L’augmentation du coût de publication est en majeure partie due à l’iconographie. Plus on s’éloigne de l’artiste, plus ses héritiers sont exigeants. Il faudrait créer une agence comparable à l’American Society of Composers, Authors and Publishers, qui supervise la reproduction de la musique et reverse à l’artiste des droits selon l’utilisation de son œuvre. Dans la situation actuelle, les éditeurs doivent s’adresser individuellement à chaque propriétaire des droits et négocier les images au cas par cas. La création d’une telle agence [comme l’ADAGP en France, ndlr] faciliterait à la fois le travail des maisons d’édition et des propriétaires des droits. Le taux ne devrait pas se baser sur la distinction entre publication spécialisée ou commerciale, la différence entre ces deux catégories étant très floue. Le prix devrait être fixé en fonction du nombre d’exemplaires et selon que la reproduction est en couleurs ou en noir et blanc. Tous les artistes devraient recevoir le même montant à chaque utilisation de leur œuvre. Leur célébrité leur rapporterait un bénéfice par d’autres voies. L’enregistrement numérique de l’information ne cessant de se développer, il existe peut-être une façon d’appliquer ce procédé également aux images.

Quel est l’avenir du livre d’art face aux nouvelles technologies et aux librairies en ligne sur le Net ?

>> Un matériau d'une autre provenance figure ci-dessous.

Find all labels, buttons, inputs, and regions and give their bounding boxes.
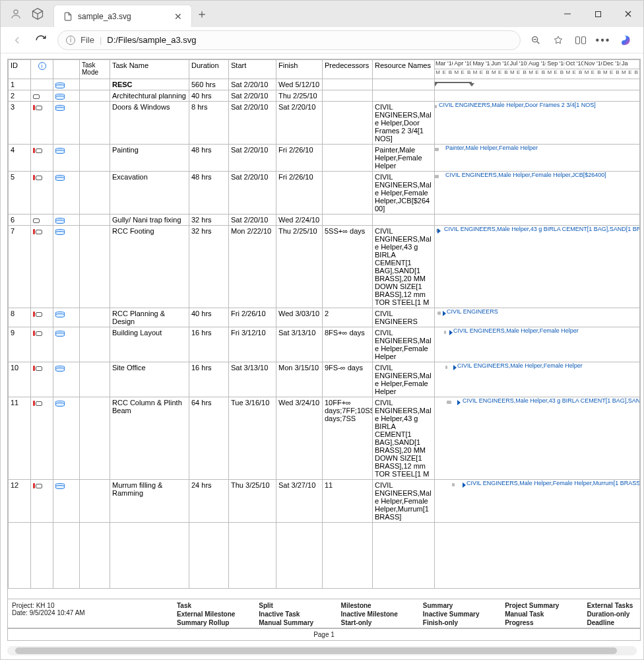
cell-predecessors: 10FF+∞ days;7FF;10SS+∞ days;7SS xyxy=(323,397,373,480)
svg-line-6 xyxy=(537,42,539,44)
cell-start: Sat 2/20/10 xyxy=(229,79,276,90)
legend-item: Project Summary xyxy=(505,602,587,609)
col-resources[interactable]: Resource Names xyxy=(373,60,435,79)
cell-finish: Wed 5/12/10 xyxy=(276,79,323,90)
site-info-icon[interactable]: i xyxy=(66,36,75,45)
cell-gantt: CIVIL ENGINEERS xyxy=(435,308,640,327)
cell-mode xyxy=(80,145,110,172)
cell-gantt: Painter,Male Helper,Female Helper xyxy=(435,145,640,172)
cell-indicators2 xyxy=(53,226,80,308)
favorites-icon[interactable] xyxy=(552,34,564,46)
table-row[interactable]: 1RESC560 hrsSat 2/20/10Wed 5/12/10 xyxy=(9,79,640,90)
more-icon[interactable]: ••• xyxy=(597,34,609,46)
window-minimize-button[interactable] xyxy=(552,3,583,24)
col-indicators[interactable]: i xyxy=(31,60,53,79)
cell-indicators2 xyxy=(53,397,80,480)
cell-indicators2 xyxy=(53,79,80,90)
cell-mode xyxy=(80,480,110,523)
cell-mode xyxy=(80,102,110,145)
cell-start: Sat 2/20/10 xyxy=(229,214,276,226)
cell-start: Sat 3/13/10 xyxy=(229,362,276,397)
page-content: ID i Task Mode Task Name Duration Start … xyxy=(1,53,643,659)
tab-close-button[interactable]: ✕ xyxy=(172,11,185,22)
horizontal-scrollbar[interactable] xyxy=(7,646,637,655)
cell-name: Architechtural planning xyxy=(110,90,189,102)
cell-start: Sat 2/20/10 xyxy=(229,172,276,214)
col-id[interactable]: ID xyxy=(9,60,31,79)
table-row[interactable]: 4Painting48 hrsSat 2/20/10Fri 2/26/10Pai… xyxy=(9,145,640,172)
col-indicators2[interactable] xyxy=(53,60,80,79)
table-row[interactable]: 3Doors & Windows8 hrsSat 2/20/10Sat 2/20… xyxy=(9,102,640,145)
table-row[interactable]: 8RCC Planning & Design40 hrsFri 2/26/10W… xyxy=(9,308,640,327)
cell-id: 4 xyxy=(9,145,31,172)
cell-name: RCC Footing xyxy=(110,226,189,308)
cell-start: Tue 3/16/10 xyxy=(229,397,276,480)
cell-start: Sat 2/20/10 xyxy=(229,145,276,172)
cell-finish: Wed 3/24/10 xyxy=(276,397,323,480)
table-row[interactable]: 10Site Office16 hrsSat 3/13/10Mon 3/15/1… xyxy=(9,362,640,397)
col-start[interactable]: Start xyxy=(229,60,276,79)
table-header-row: ID i Task Mode Task Name Duration Start … xyxy=(9,60,640,79)
col-predecessors[interactable]: Predecessors xyxy=(323,60,373,79)
legend-item: Deadline xyxy=(587,619,636,626)
scrollbar-thumb[interactable] xyxy=(15,647,617,654)
table-row[interactable]: 2Architechtural planning40 hrsSat 2/20/1… xyxy=(9,90,640,102)
table-row[interactable]: 6Gully/ Nani trap fixing32 hrsSat 2/20/1… xyxy=(9,214,640,226)
window-close-button[interactable] xyxy=(613,3,643,24)
legend-item: External Tasks xyxy=(587,602,636,609)
cell-duration: 8 hrs xyxy=(189,102,229,145)
back-button[interactable] xyxy=(10,33,24,48)
profile-icon[interactable] xyxy=(10,8,22,20)
cell-predecessors: 5SS+∞ days xyxy=(323,226,373,308)
table-row[interactable]: 12Murrum filling & Ramming24 hrsThu 3/25… xyxy=(9,480,640,523)
cell-id: 5 xyxy=(9,172,31,214)
browser-window: sample_a3.svg ✕ ＋ i File | D:/Files/samp… xyxy=(0,0,644,660)
cell-name: Painting xyxy=(110,145,189,172)
browser-tab[interactable]: sample_a3.svg ✕ xyxy=(53,5,192,27)
cell-resources: CIVIL ENGINEERS,Male Helper,43 g BIRLA C… xyxy=(373,226,435,308)
workspaces-icon[interactable] xyxy=(31,7,44,20)
legend-item: Progress xyxy=(505,619,587,626)
cell-duration: 16 hrs xyxy=(189,362,229,397)
cell-resources: CIVIL ENGINEERS xyxy=(373,308,435,327)
copilot-icon[interactable] xyxy=(620,33,634,48)
col-gantt-header[interactable]: Mar '10Apr '10May '10Jun '10Jul '10Aug '… xyxy=(435,60,640,79)
cell-name: RCC Planning & Design xyxy=(110,308,189,327)
cell-predecessors xyxy=(323,102,373,145)
cell-gantt: CIVIL ENGINEERS,Male Helper,Door Frames … xyxy=(435,102,640,145)
new-tab-button[interactable]: ＋ xyxy=(192,6,212,22)
col-task-name[interactable]: Task Name xyxy=(110,60,189,79)
table-row[interactable]: 5Excavation48 hrsSat 2/20/10Fri 2/26/10C… xyxy=(9,172,640,214)
cell-indicators2 xyxy=(53,145,80,172)
refresh-button[interactable] xyxy=(34,33,48,48)
cell-finish: Mon 3/15/10 xyxy=(276,362,323,397)
cell-resources: CIVIL ENGINEERS,Male Helper,Female Helpe… xyxy=(373,327,435,362)
cell-resources: Painter,Male Helper,Female Helper xyxy=(373,145,435,172)
cell-indicators xyxy=(31,397,53,480)
col-finish[interactable]: Finish xyxy=(276,60,323,79)
cell-gantt: CIVIL ENGINEERS,Male Helper,Female Helpe… xyxy=(435,480,640,523)
col-task-mode[interactable]: Task Mode xyxy=(80,60,110,79)
legend-item: Summary Rollup xyxy=(177,619,259,626)
table-row[interactable]: 11RCC Column & Plinth Beam64 hrsTue 3/16… xyxy=(9,397,640,480)
svg-rect-9 xyxy=(582,36,586,44)
cell-indicators xyxy=(31,362,53,397)
cell-id: 6 xyxy=(9,214,31,226)
address-bar[interactable]: i File | D:/Files/sample_a3.svg xyxy=(57,30,521,50)
cell-start: Mon 2/22/10 xyxy=(229,226,276,308)
legend-item: Start-only xyxy=(341,619,423,626)
zoom-icon[interactable] xyxy=(530,34,542,46)
legend-footer: Project: KH 10 Date: 9/5/2024 10:47 AM T… xyxy=(8,599,640,628)
cell-indicators xyxy=(31,214,53,226)
table-row[interactable]: 7RCC Footing32 hrsMon 2/22/10Thu 2/25/10… xyxy=(9,226,640,308)
cell-start: Sat 2/20/10 xyxy=(229,102,276,145)
table-row[interactable]: 9Building Layout16 hrsFri 3/12/10Sat 3/1… xyxy=(9,327,640,362)
col-duration[interactable]: Duration xyxy=(189,60,229,79)
cell-start: Fri 3/12/10 xyxy=(229,327,276,362)
cell-id: 9 xyxy=(9,327,31,362)
cell-resources: CIVIL ENGINEERS,Male Helper,Female Helpe… xyxy=(373,172,435,214)
window-maximize-button[interactable] xyxy=(583,3,613,24)
cell-id: 11 xyxy=(9,397,31,480)
cell-indicators xyxy=(31,102,53,145)
split-screen-icon[interactable] xyxy=(575,34,587,46)
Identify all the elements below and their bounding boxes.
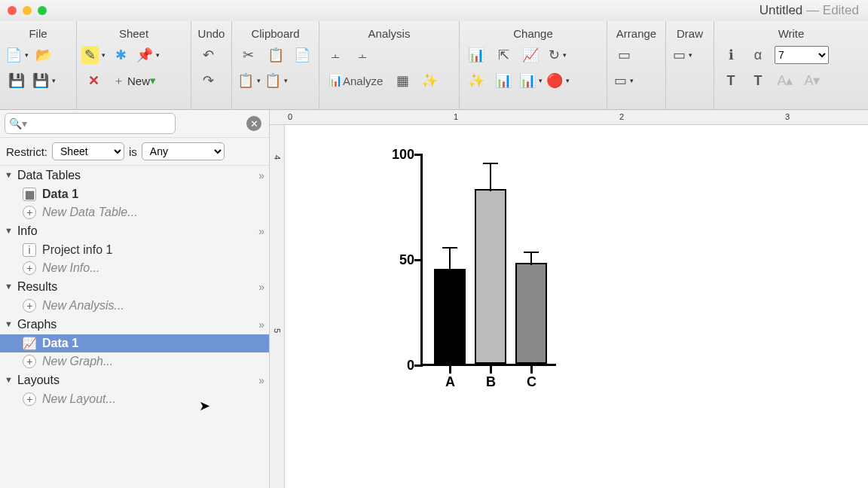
group-label-arrange: Arrange <box>613 24 659 44</box>
cut-button[interactable]: ✂ <box>238 44 259 66</box>
group-label-clipboard: Clipboard <box>238 24 313 44</box>
add-icon: + <box>23 206 36 219</box>
search-icon: 🔍▾ <box>9 117 27 130</box>
analyze-button[interactable]: 📊 Analyze <box>326 70 386 91</box>
search-input[interactable] <box>5 113 176 134</box>
text-tool-2[interactable]: T <box>747 70 769 91</box>
restrict-label: Restrict: <box>6 145 47 158</box>
copy-button[interactable]: 📋 <box>265 44 286 66</box>
nav-item[interactable]: iProject info 1 <box>0 241 269 259</box>
font-size-select[interactable]: 7 <box>775 46 829 64</box>
arrange-1-button[interactable]: ▭ <box>613 44 634 66</box>
nav-item-label: Data 1 <box>42 337 78 350</box>
highlight-button[interactable]: ✎ <box>83 44 104 66</box>
minimize-window-button[interactable] <box>23 6 32 15</box>
navigator: ▼Data Tables»▦Data 1+New Data Table...▼I… <box>0 166 269 488</box>
clipboard-2-button[interactable]: 📋 <box>265 70 286 91</box>
analysis-b-button[interactable]: ⫠ <box>353 44 374 66</box>
new-sheet-button[interactable]: ＋New ▾ <box>110 70 159 91</box>
zoom-window-button[interactable] <box>38 6 47 15</box>
change-6-button[interactable]: 📊 <box>520 70 541 91</box>
nav-item-label: New Data Table... <box>42 206 138 219</box>
nav-item[interactable]: +New Graph... <box>0 352 269 371</box>
restrict-value-select[interactable]: Any <box>142 142 225 160</box>
group-label-write: Write <box>720 24 862 44</box>
toolbar: File 📄 📂 💾 💾 Sheet ✎ ✱ 📌 ✕ ＋New ▾ <box>0 21 868 110</box>
redo-button[interactable]: ↷ <box>197 70 219 91</box>
add-icon: + <box>23 261 36 275</box>
freeze-button[interactable]: ✱ <box>110 44 131 66</box>
open-file-button[interactable]: 📂 <box>33 44 54 66</box>
group-label-sheet: Sheet <box>83 24 185 44</box>
nav-item[interactable]: 📈Data 1 <box>0 334 269 352</box>
add-icon: + <box>23 299 36 313</box>
window-status: — Edited <box>806 3 859 17</box>
font-smaller-button[interactable]: A▾ <box>802 70 823 91</box>
change-3-button[interactable]: 📈 <box>520 44 541 66</box>
analysis-wand-button[interactable]: ✨ <box>419 70 440 91</box>
change-5-button[interactable]: 📊 <box>493 70 514 91</box>
nav-item[interactable]: +New Layout... <box>0 390 269 408</box>
nav-item-label: New Analysis... <box>42 299 124 313</box>
group-label-undo: Undo <box>197 24 225 44</box>
change-wand-button[interactable]: ✨ <box>466 70 487 91</box>
y-tick-label: 100 <box>392 147 414 163</box>
undo-button[interactable]: ↶ <box>197 44 219 66</box>
canvas[interactable]: + 0123 45 050100ABC <box>270 110 868 488</box>
sidebar: 🔍▾ ✕ Restrict: Sheet is Any ▼Data Tables… <box>0 110 270 488</box>
x-tick-label: C <box>527 374 536 390</box>
info-icon: i <box>23 243 36 257</box>
font-bigger-button[interactable]: A▴ <box>775 70 796 91</box>
x-axis <box>420 364 556 366</box>
x-tick-label: B <box>486 374 496 390</box>
text-tool-1[interactable]: T <box>720 70 741 91</box>
analysis-grid-button[interactable]: ▦ <box>392 70 413 91</box>
arrange-2-button[interactable]: ▭ <box>613 70 634 91</box>
paste-button[interactable]: 📄 <box>292 44 313 66</box>
save-as-button[interactable]: 💾 <box>33 70 54 91</box>
window-title: Untitled — Edited <box>760 3 859 18</box>
add-icon: + <box>23 392 36 406</box>
bar-A[interactable] <box>434 269 466 364</box>
change-color-button[interactable]: 🔴 <box>547 70 568 91</box>
add-icon: + <box>23 355 36 368</box>
pin-button[interactable]: 📌 <box>137 44 158 66</box>
nav-item[interactable]: +New Info... <box>0 259 269 277</box>
window-controls <box>0 6 47 15</box>
nav-section-data-tables[interactable]: ▼Data Tables» <box>0 166 269 185</box>
restrict-row: Restrict: Sheet is Any <box>0 138 269 166</box>
nav-section-results[interactable]: ▼Results» <box>0 277 269 297</box>
change-1-button[interactable]: 📊 <box>466 44 487 66</box>
info-button[interactable]: ℹ <box>720 44 741 66</box>
change-2-button[interactable]: ⇱ <box>493 44 514 66</box>
draw-rect-button[interactable]: ▭ <box>672 44 693 66</box>
delete-button[interactable]: ✕ <box>83 70 104 91</box>
nav-item[interactable]: ▦Data 1 <box>0 185 269 203</box>
new-file-button[interactable]: 📄 <box>6 44 27 66</box>
nav-section-info[interactable]: ▼Info» <box>0 221 269 241</box>
nav-item-label: New Info... <box>42 261 99 275</box>
change-4-button[interactable]: ↻ <box>547 44 568 66</box>
y-tick-label: 0 <box>407 358 414 374</box>
ruler-vertical: 45 <box>270 125 285 488</box>
save-button[interactable]: 💾 <box>6 70 27 91</box>
bar-chart[interactable]: 050100ABC <box>322 148 579 404</box>
analysis-a-button[interactable]: ⫠ <box>326 44 347 66</box>
clipboard-1-button[interactable]: 📋 <box>238 70 259 91</box>
bar-B[interactable] <box>475 189 506 364</box>
restrict-is: is <box>129 145 137 158</box>
clear-search-button[interactable]: ✕ <box>246 116 261 131</box>
bar-C[interactable] <box>515 263 547 364</box>
nav-section-layouts[interactable]: ▼Layouts» <box>0 371 269 390</box>
restrict-field-select[interactable]: Sheet <box>52 142 124 160</box>
alpha-button[interactable]: α <box>747 44 769 66</box>
ruler-horizontal: 0123 <box>270 110 868 125</box>
x-tick-label: A <box>445 374 455 390</box>
nav-item[interactable]: +New Data Table... <box>0 203 269 221</box>
nav-item-label: Project info 1 <box>42 243 112 257</box>
nav-section-graphs[interactable]: ▼Graphs» <box>0 315 269 334</box>
close-window-button[interactable] <box>8 6 17 15</box>
table-icon: ▦ <box>23 188 36 201</box>
group-label-draw: Draw <box>672 24 708 44</box>
nav-item[interactable]: +New Analysis... <box>0 297 269 315</box>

Mon avis n’est peut-être pas objectif mais je crois que les gens aiment les livres. Je peux très bien imaginer un jour ne plus disposer que d’une version informatique de l’Oxford English Dictionary. Mais le format physique des ouvrages que nous publions présente des qualités qui les rendent attrayants et intéressants. La modeste augmentation de nos ventes en témoigne. Le problème, c’est de toucher ce marché, et, curieusement, l’Internet joue en cela un rôle important. Les fusions ont concentré la distribution entre les mains de quelques chaînes, et nous devons nous battre pour figurer dans leurs rayons. Sur l’Internet, nous pouvons fournir davantage de renseignements sur un plus grand nombre d’ouvrages. Pour cela, tous les moteurs de recherche et les forums de discussions nous sont très utiles. Si je peux en parler sur le Net, je toucherai les gens intéressés par des sujets particuliers. C’est une démarche très différente : dans une librairie, le vendeur ne connaît pas forcément tout le fonds. Nous envisageons aussi de vendre directement sur le Net. Mais même si cette évolution doit modifier le système de vente et de livraison, le produit final sera inchangé. Le nombre de ventes sur l’Internet est pour l’instant relativement faible, mais le taux d’expansion est rapide et va encore augmenter.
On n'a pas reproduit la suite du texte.